C.− P. anal., domaines techn.Ce qui est placé au-dessus de quelque chose, qui domine.
1. AMEUBL. Ciel de lit. Dais placé au-dessus d'un lit, formé d'un châssis recouvert d'étoffe, auquel sont suspendus des rideaux :
17. Les quatre pieds et les dossiers montaient également très haut. Ils supportaient le ciel de lit. Des tringles de fer en faisaient le tour, où des anneaux couraient avec leurs rideaux, des rideaux souples à carreaux rouges et blancs ou blancs et bleus. Pesquidoux, Le Livre de raison,1928, p. 162.
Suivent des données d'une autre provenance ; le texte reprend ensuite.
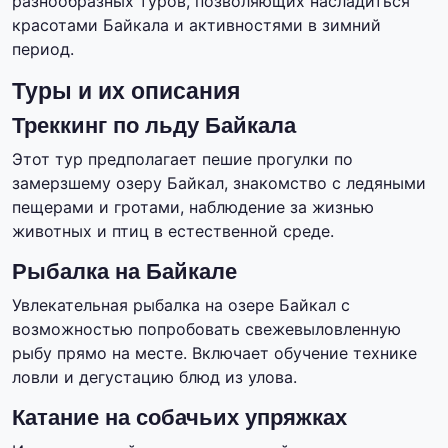
разнообразных туров, позволяющих насладиться
красотами Байкала и активностями в зимний
период.
Туры и их описания
Треккинг по льду Байкала
Этот тур предполагает пешие прогулки по
замерзшему озеру Байкал, знакомство с ледяными
пещерами и гротами, наблюдение за жизнью
животных и птиц в естественной среде.
Рыбалка на Байкале
Увлекательная рыбалка на озере Байкал с
возможностью попробовать свежевыловленную
рыбу прямо на месте. Включает обучение технике
ловли и дегустацию блюд из улова.
Катание на собачьих упряжках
2. MINES Voûte d'une carrière. Dans la section transversale d'une galerie, on distingue la sole, (...) les piédroits (...); le plafond, ciel ou faîte, que l'on appelle aussi le toit (J.-N. Haton de La Goupillière, Cours d'exploitation des mines,1905, p. 649).
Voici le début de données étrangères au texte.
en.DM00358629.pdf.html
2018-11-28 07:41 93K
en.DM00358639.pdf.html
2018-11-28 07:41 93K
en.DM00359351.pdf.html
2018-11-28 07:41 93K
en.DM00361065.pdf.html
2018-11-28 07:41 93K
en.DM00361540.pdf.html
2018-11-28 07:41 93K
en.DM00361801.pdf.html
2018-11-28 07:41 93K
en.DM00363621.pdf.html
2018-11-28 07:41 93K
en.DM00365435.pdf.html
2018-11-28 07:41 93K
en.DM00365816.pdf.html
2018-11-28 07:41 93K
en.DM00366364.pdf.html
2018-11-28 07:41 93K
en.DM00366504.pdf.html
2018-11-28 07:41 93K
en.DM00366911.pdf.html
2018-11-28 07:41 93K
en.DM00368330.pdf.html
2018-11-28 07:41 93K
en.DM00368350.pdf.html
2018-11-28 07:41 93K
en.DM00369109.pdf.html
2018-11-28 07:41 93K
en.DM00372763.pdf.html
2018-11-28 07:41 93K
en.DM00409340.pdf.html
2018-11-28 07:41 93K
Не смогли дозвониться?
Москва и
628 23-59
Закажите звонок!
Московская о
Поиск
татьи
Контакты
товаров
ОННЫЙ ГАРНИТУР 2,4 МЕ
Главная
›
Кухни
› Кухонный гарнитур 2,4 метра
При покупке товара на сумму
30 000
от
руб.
Carrière à ciel ouvert. Exploitée à découvert, sans puits, ni souterrain. Dans les carrières à ciel ouvert, l'extraction se fait, soit aux coins, soit à la trancheuse électrique (Arts et litt. dans la société contemp.,1935, p. 2003).
P. ext., dans la lang. cour. À ciel ouvert. En plein air, à découvert; et au fig., de façon ouverte, franche, au grand jour :
18. ... par ce que nous avons vu du procès à ciel ouvert, nous avons pu juger de ce qui s'est passé à huis clos. Clemenceau, L'Iniquité,1899, p. 206.
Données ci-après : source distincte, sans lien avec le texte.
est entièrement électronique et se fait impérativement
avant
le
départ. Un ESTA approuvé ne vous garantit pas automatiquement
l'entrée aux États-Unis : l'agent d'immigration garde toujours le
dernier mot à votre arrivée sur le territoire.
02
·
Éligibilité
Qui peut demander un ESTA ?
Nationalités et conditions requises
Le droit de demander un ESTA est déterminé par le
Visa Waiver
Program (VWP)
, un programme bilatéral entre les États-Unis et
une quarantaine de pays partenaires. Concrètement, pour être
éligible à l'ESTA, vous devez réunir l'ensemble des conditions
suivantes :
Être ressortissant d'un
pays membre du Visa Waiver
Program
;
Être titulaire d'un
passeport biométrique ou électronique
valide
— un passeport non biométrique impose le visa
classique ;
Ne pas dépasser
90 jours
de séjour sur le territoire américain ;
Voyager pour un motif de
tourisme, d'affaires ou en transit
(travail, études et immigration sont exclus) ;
II.− Domaine moral et RELIGION [Opposé principalement à terre comme le spirituel au temporel, à enfer ou à purgatoire]
A.− Séjour de Dieu ou des dieux et des êtres surnaturels. Le Seigneur, les puissances du ciel; monter aux cieux; notre père qui es aux cieux. Elle [l'Église] a rappelé (...) la volonté du Père qui est au ciel (Mauriac, Le Bâillon dénoué,1945, p. 438):
19. Ce qui est certain, c'est qu'ils ont été créés bons et que, volontairement dépravés, ils sont tombés du ciel. Ils avaient été créés pour habiter le ciel empyrée; par leur faute ils ont mérité d'habiter l'enfer, mais, en raison de leur office, ils sont dans l'air ténébreux près de nous pour nous tenter. Théol. cath.t. 4, 11920, p. 394.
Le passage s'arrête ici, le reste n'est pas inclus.